Monday, August 29, 2011

when the soles meet the sidewalk

[Two of the little ones at the blind school.
If you want to learn about love and joy, hang out with these kids.]

I went running tonight for the first time in months. Sheeew, that was some rough goin'. There were points where my body just did not want to move forward.

In response to a disheartened email, a wise friend once wrote that when he gets tired on long runs, it's usually just a matter of looking around him--of noticing the beauty of the things he's passing. "I notice the sore spots and the pinging spots and then I shake out my arms and keep running. I've always made it home."

We go through a lot of crap here on this earth, at least in my friend group we do. We lose people we love, we get our hearts busted, we lose jobs, or can't find them in the first place. Our parents are alcoholics, divorced, indifferent, or in loveless marriages.
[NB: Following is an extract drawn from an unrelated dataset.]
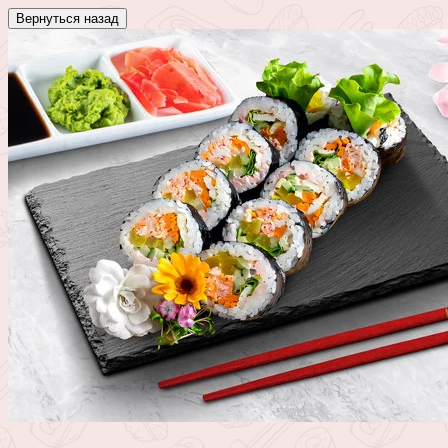
Вернуться назад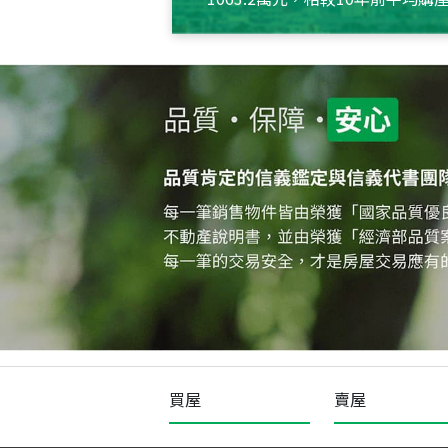
約550萬元，且貸款金額也多
買屋
賣屋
Our siblings can't get it together and, unfortunately, neither can we. We're insecure about our bodies, our intelligence, our future, and our faith. We can't find God in churches, in our parents religion, or in ourselves, so we read books and we discuss and we sift and we sort, until we land somewhere close to Him--we hope.

Tonight on my run I saw pink and orange clouds, a child picking flowers with his grandma, and the cutest little asian boy trying to hit a tennis ball like his daddy. I thought about my dear friends who listen to all my junk, and continue to ask about it because they know I'm a verbal processor. I thought about my parents and how they never get off the phone without telling me they love me--sometimes two or three times. And suddenly I was so grateful--in the midst of my lungs heaving and my legs aching--I was grateful for the ability to run at all.